Thursday, March 08, 2012

change to the change that was changed

They told us when we got electronic charting that it would make things so much more efficient. No more paper etc.

Here's the thing with electronic is constantly changing and being updated. All to be more efficient right? Of course not. Every time some area of it changes, they add more things to do!

For example charting an IV start has become nightmarish. Here is what is required: size, site, time, date, prepped according to hospital policy (yes/no), number of attempts, things used to help you (ultrasound,etc), inserted prior to arrival?

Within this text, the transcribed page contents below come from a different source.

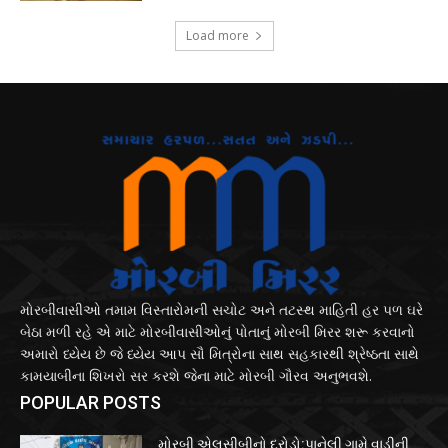
Load more
મોરબીવાસીઓ તમામ વિસ્તારોમની સચોટ અને તટસ્થ માહિતી હર પળ ઘરે
બેઠા મળી રહે એ માટે મોરબીવાસીઓનું પોતાનું મોરબી મિરર શરૂ કરવાનો
અમારો ધ્યેય છે જે ધ્યેય આપ સૌ મિત્રોના સાથ સહકારથી શ્રેષ્ઠતા સાથે
કામયાબીના શિખરો સર કરશે જેના માટે મોરબી ગૌરવ અનુભવશે.
POPULAR POSTS
મોરબી એલસીબીનો દરોડો:પાનેલી ગામે વાડીની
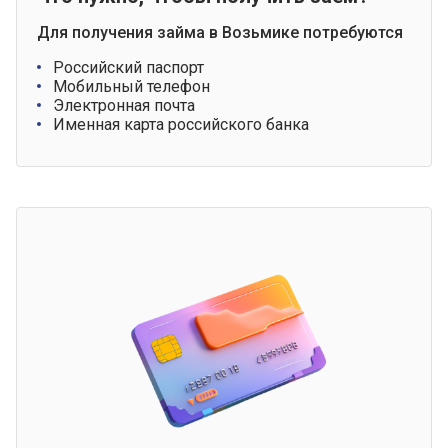
Для получения займа в Возьмике потребуются
Российский паспорт
Мобильный телефон
Электронная почта
Именная карта российского банка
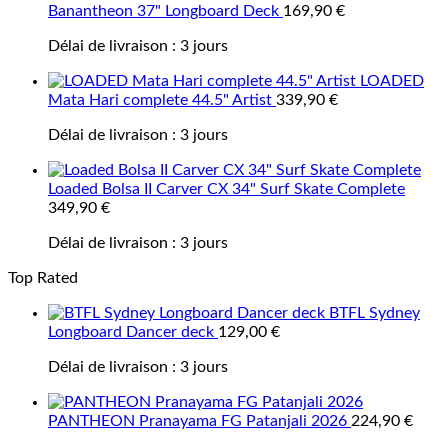
Banantheon 37" Longboard Deck
169,90
€
Délai de livraison :
3 jours
LOADED
Mata Hari complete 44.5" Artist
339,90
€
Délai de livraison :
3 jours
Loaded Bolsa II Carver CX 34" Surf Skate Complete
349,90
€
Délai de livraison :
3 jours
Top Rated
BTFL Sydney
Longboard Dancer deck
129,00
€
Délai de livraison :
3 jours
PANTHEON Pranayama FG Patanjali 2026
224,90
€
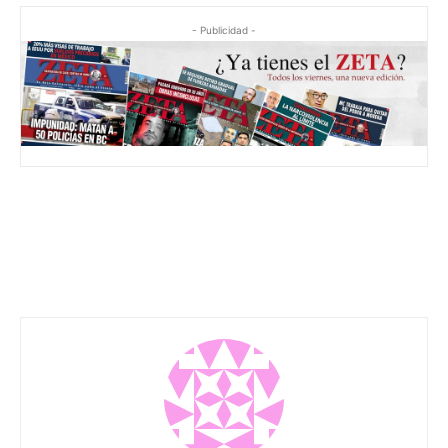
- Publicidad -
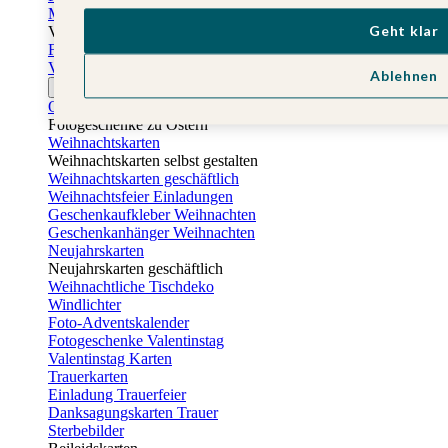
Muttertagskarten
Geht klar
Vatertag
Fotogeschenke Vatertag
Vatertagskarten
Ablehnen
Ostern
Osterkarten
Fotogeschenke zu Ostern
Weihnachtskarten
Weihnachtskarten selbst gestalten
Weihnachtskarten geschäftlich
Weihnachtsfeier Einladungen
Geschenkaufkleber Weihnachten
Geschenkanhänger Weihnachten
Neujahrskarten
Neujahrskarten geschäftlich
Weihnachtliche Tischdeko
Windlichter
Foto-Adventskalender
Fotogeschenke Valentinstag
Valentinstag Karten
Trauerkarten
Einladung Trauerfeier
Danksagungskarten Trauer
Sterbebilder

Same for a blood transfusion. First of all, figuring out how to even find it is a challenge. First you release the unit in the computer. Fill out a paper !! and send to blood bank. Go in computer and fill out following: kind of blood product, unit number, expiration date, patient blood type, patient med rec number, special blood patient number, patient teaching, permission from patient to get blood, vital signs, administration rate, verify all of above with another nurse.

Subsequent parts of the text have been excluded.